• **Task**:
For every line in the material below that holds "into", report the line.

• **Source material**:
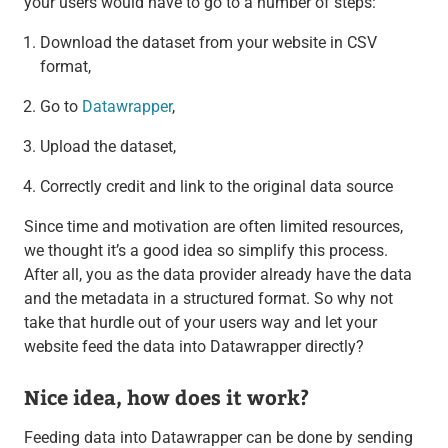
your users would have to go to a number of steps:
Download the dataset from your website in CSV
format,
Go to
Datawrapper
,
Upload the dataset,
Correctly credit and link to the original data source
Since time and motivation are often limited resources,
we thought it’s a good idea so simplify this process.
After all, you as the data provider already have the data
and the metadata in a structured format. So why not
take that hurdle out of your users way and let your
website feed the data into Datawrapper directly?
Nice idea, how does it work?
Feeding data into Datawrapper can be done by sending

• **Result for this task**:
website feed the data into Datawrapper directly?
Feeding data into Datawrapper can be done by sending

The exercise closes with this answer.